Lyra Therapeutics announced the U.S. FDA has cleared the company’s Investigational New Drug (IND) application for LYR-210 for the treatment of chronic rhinosinusitis (CRS). Lyra plans to incorporate U.S. clinical sites into LANTERN, its ongoing global Phase 2 clinical trial of LYR-210, which was initiated in May 2019 at sites in New Zealand, Australia and Europe.
The Phase 2 LANTERN study is an ongoing randomized, sham procedure-controlled, patient-blinded clinical trial to evaluate the safety and efficacy of LYR-210 in adult patients with CRS with and without nasal polyps. CRS patients who have not had sinus surgery will receive in-office bilateral administration of either one of two dose levels of LYR-210 or a sham procedure.
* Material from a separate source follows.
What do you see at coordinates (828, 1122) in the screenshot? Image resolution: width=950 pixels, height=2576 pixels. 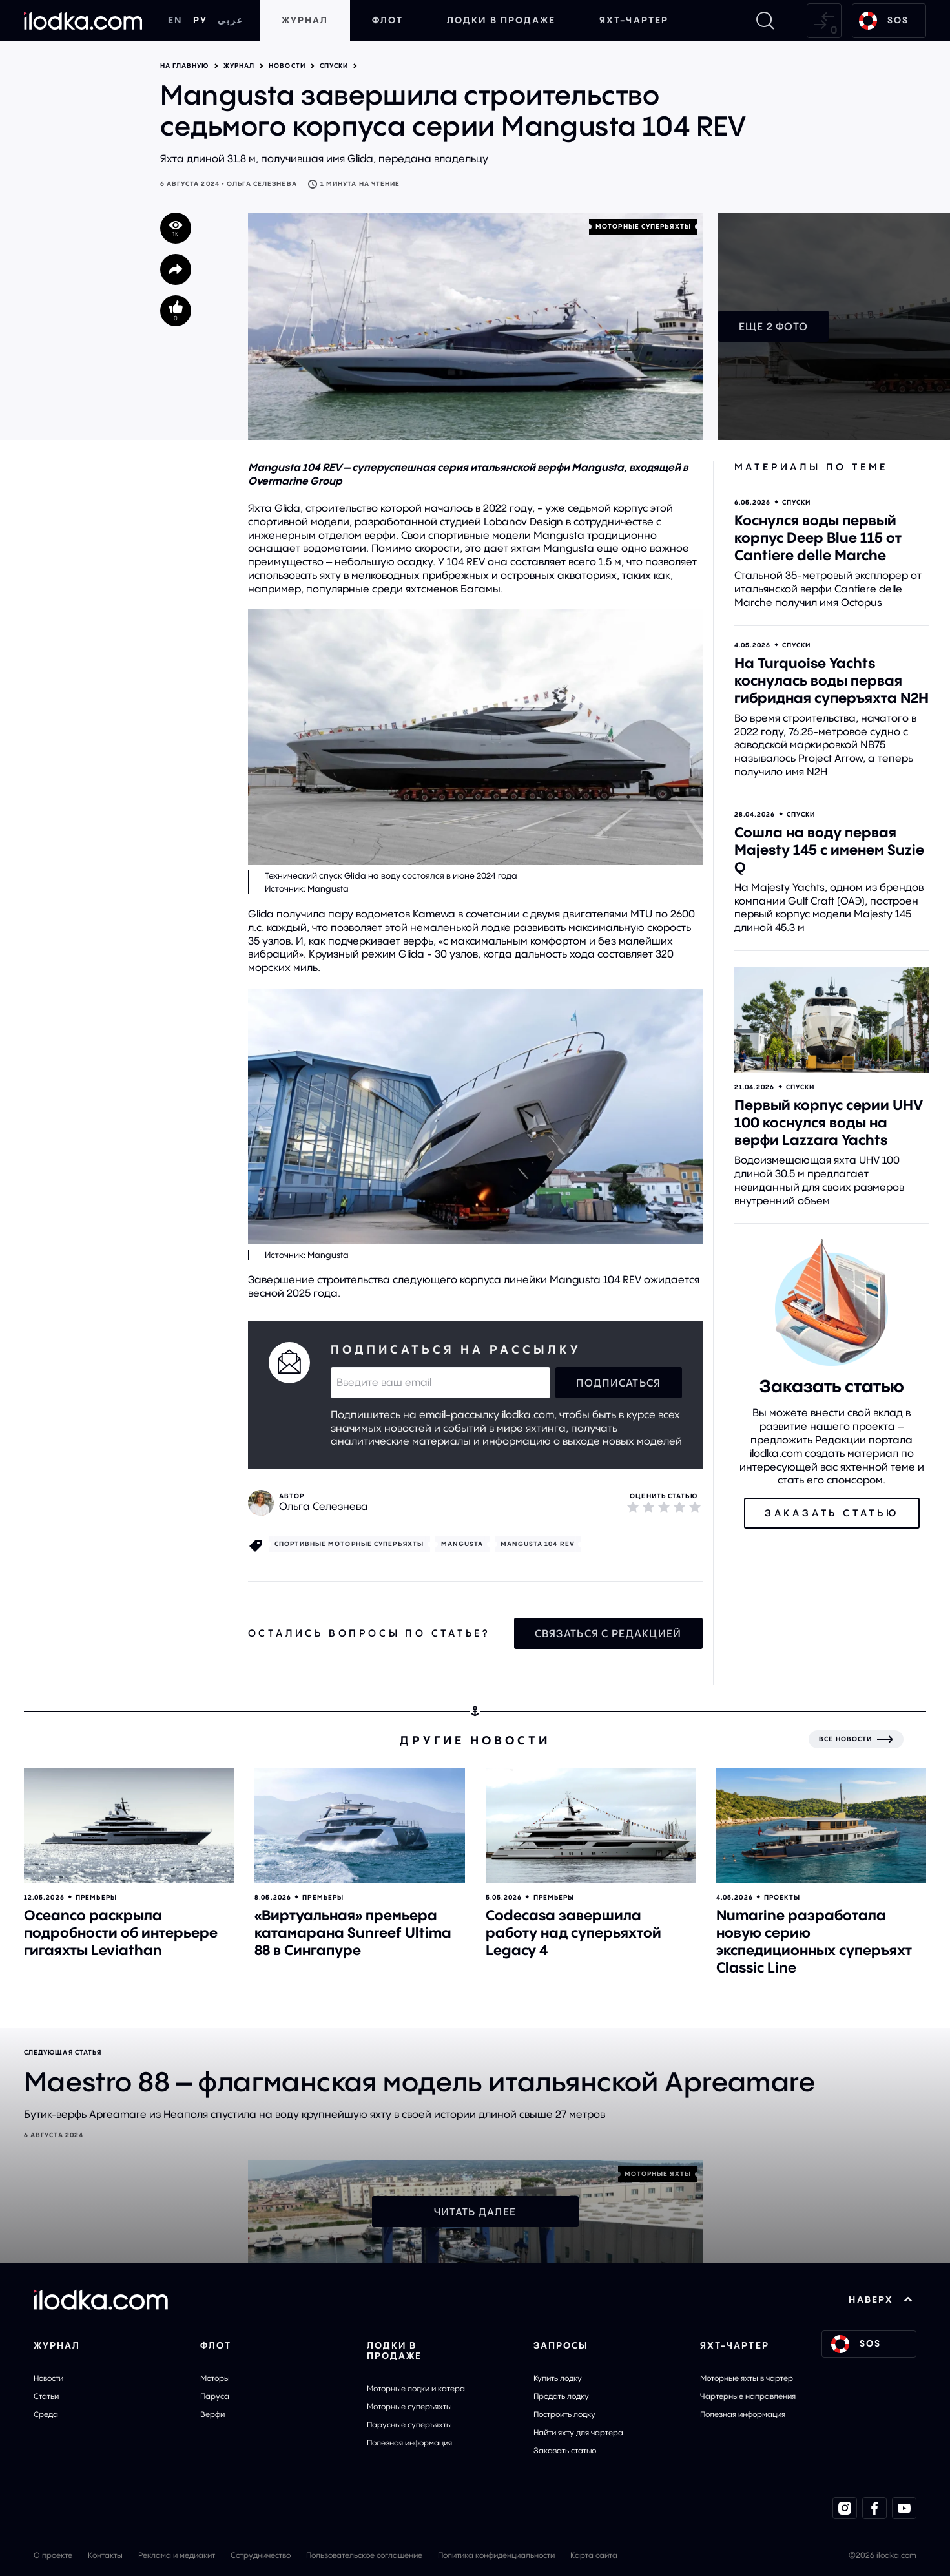 I see `Первый корпус серии UHV 100 коснулся воды на верфи Lazzara Yachts` at bounding box center [828, 1122].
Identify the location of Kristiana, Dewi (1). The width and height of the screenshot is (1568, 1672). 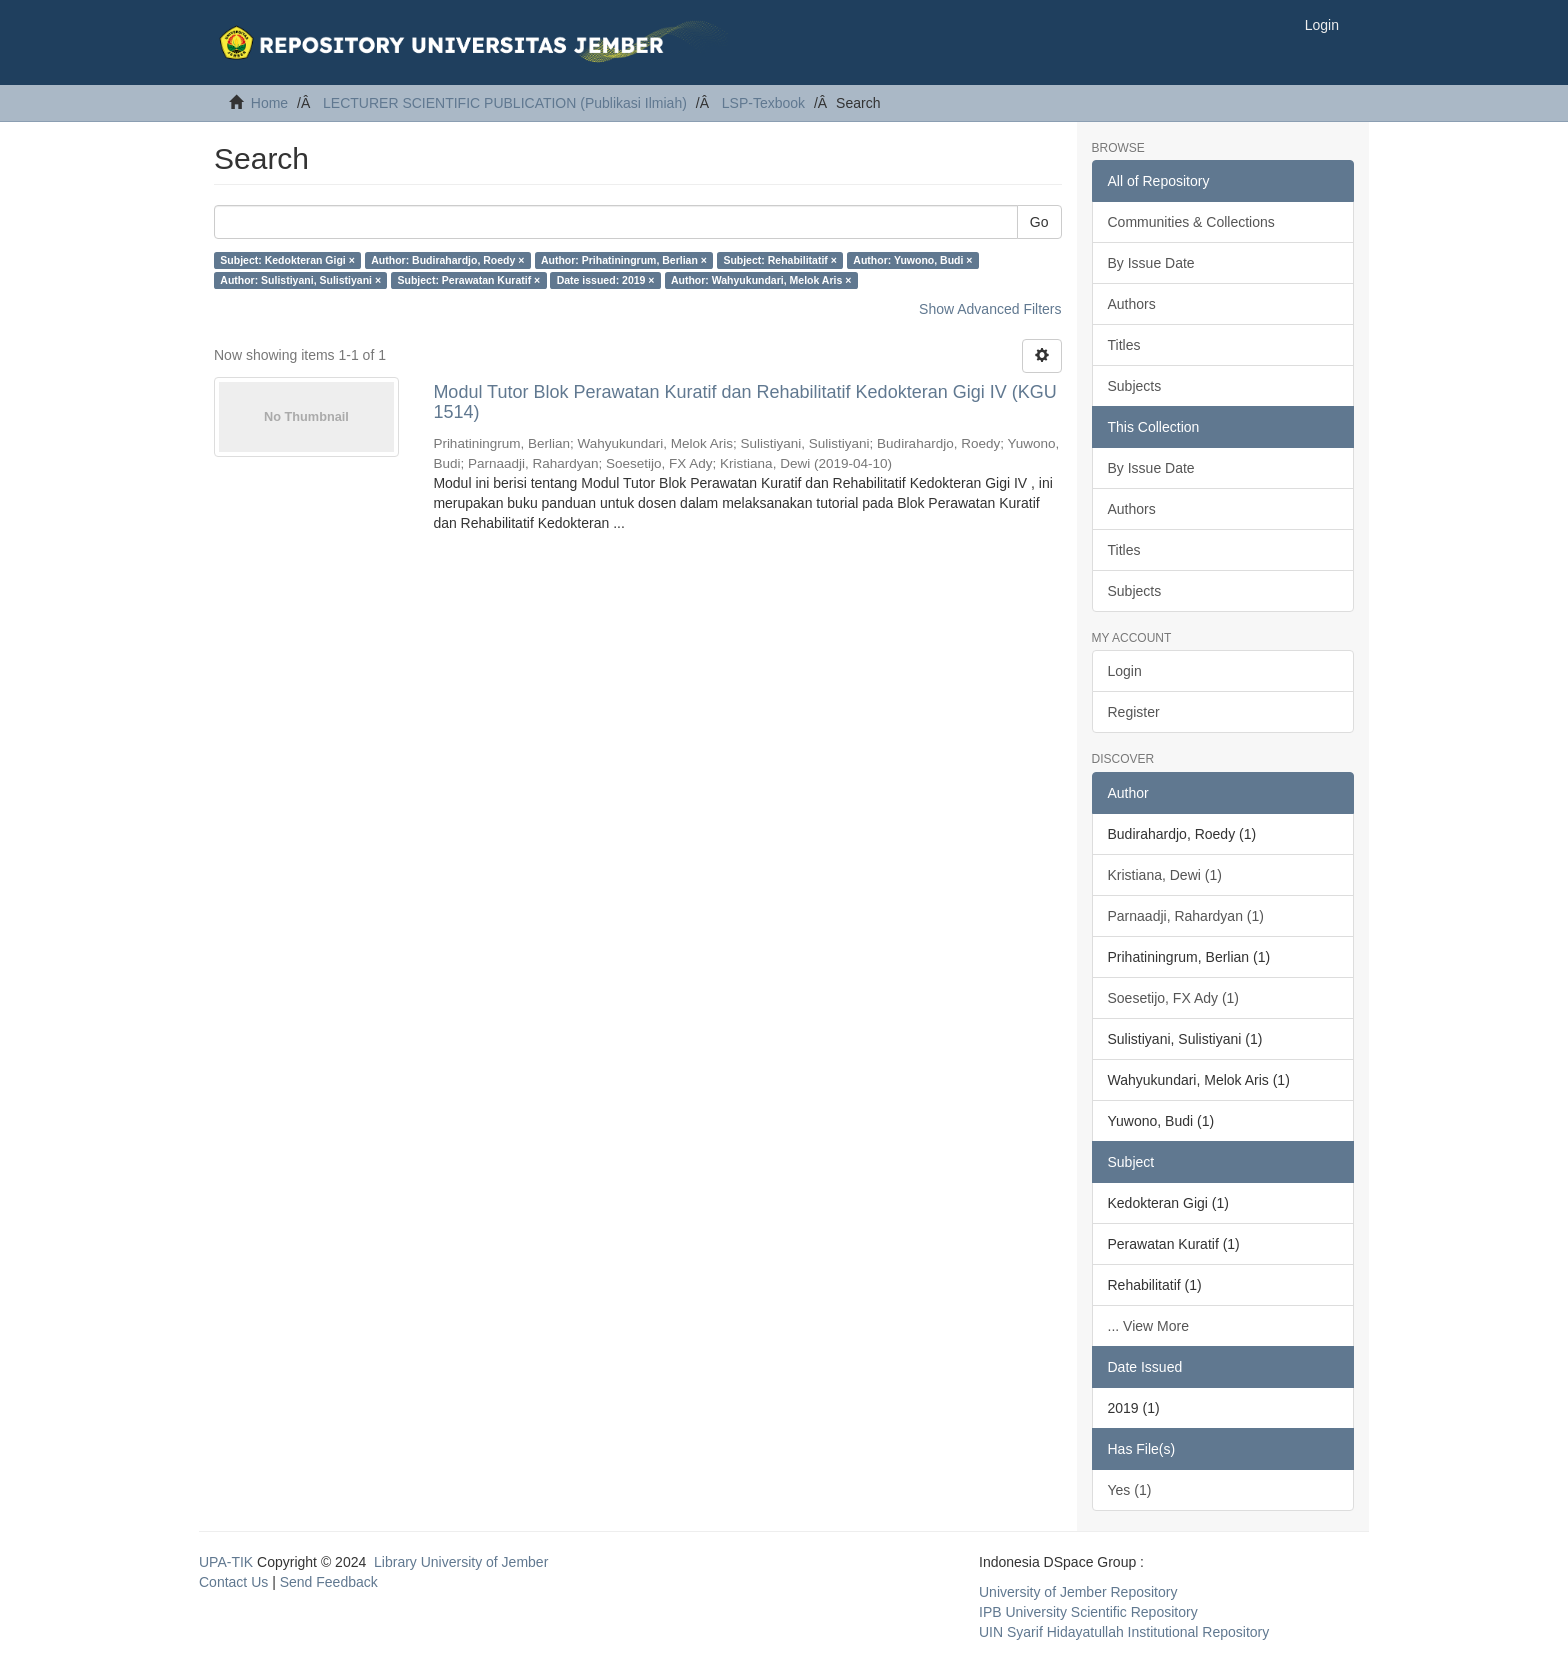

LYR-210 is designed to be administered into the sinonasal passages through a single-use applicator and to deliver drug locally at the site of inflammation.
LYR-210 met its primary safety endpoint in a phase 1 trial, and it was observed that patients generally experienced significant and rapid, clinically meaningful and durable improvement in SNOT-22 scores, an established patient symptom severity scale, through week 25, which was the end of the trial.
The therapeutic embedded within LYR-210 is mometasone furoate, which is the active ingredient in various FDA-approved drugs and has a well-established efficacy and safety profile. LYR-210 designed to provide up to six months of drug therapy in a single administration for chronic rhinosinusitis. The company is advancing LYR-210 as a potential preferred alternative to surgery.
CRS is an inflammatory disease of the paranasal sinuses which leads to debilitating symptoms and significant morbidities and affects approximately 13 million people in the United States.